Entre elas está Fallou, de 12 anos, que perdeu a mãe após um naufrágio ocorrido durante uma tentativa de travessia para o continente europeu. Desde então, segundo familiares, o menino se tornou silencioso e evita falar sobre o trauma vivido.
A situação se repete em dezenas de famílias senegalesas. Muitas mães, pais e jovens desaparecem no mar tentando fugir da pobreza extrema, do desemprego e da crise econômica que afeta diversas regiões do país africano.
Segundo organizações humanitárias, milhares de migrantes morreram ou desapareceram nos últimos anos tentando alcançar a Espanha pela perigosa rota atlântica.

Os filhos dessas vítimas acabaram recebendo no Senegal um apelido doloroso: “os que ficam”. São crianças que convivem com o chamado “luto ambíguo”, quando não existe confirmação clara sobre a morte ou desaparecimento definitivo dos pais.
Em muitos casos, as famílias evitam conversar sobre o assunto por medo, vergonha ou trauma psicológico. Algumas crianças acreditam até hoje que os pais continuam vivos em outro país.
Outra menina afetada pela tragédia é Sokhna, de 11 anos. O pai desapareceu após a embarcação em que viajava pegar fogo durante a travessia marítima. Segundo a mãe, a garota frequentemente acorda assustada durante a noite chamando pelo pai.
Especialistas afirmam que o impacto psicológico nessas crianças é profundo e pode provocar ansiedade, depressão, dificuldades escolares e isolamento social.

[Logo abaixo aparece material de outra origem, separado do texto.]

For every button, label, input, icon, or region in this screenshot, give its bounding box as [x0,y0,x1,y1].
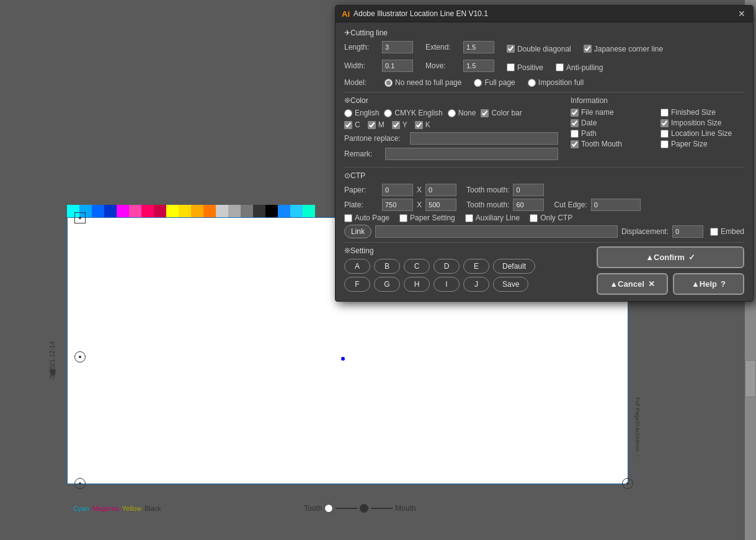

Além do sofrimento emocional, muitas famílias enfrentam uma situação financeira ainda mais grave após perder o principal responsável pelo sustento da casa. Crianças acabam deixando os estudos para trabalhar e ajudar nas despesas básicas.
Diante do aumento desses casos, organizações humanitárias e entidades religiosas iniciaram projetos de apoio psicológico para órfãos de migrantes desaparecidos.
Em centros de acolhimento no Senegal, psicólogos e assistentes sociais tentam ajudar as crianças a lidarem com o trauma e romperem o silêncio sobre o desaparecimento dos pais.
Especialistas alertam que o problema vai além da migração irregular e expõe uma crise humanitária marcada por pobreza, abandono social e falta de oportunidades para milhares de famílias africanas.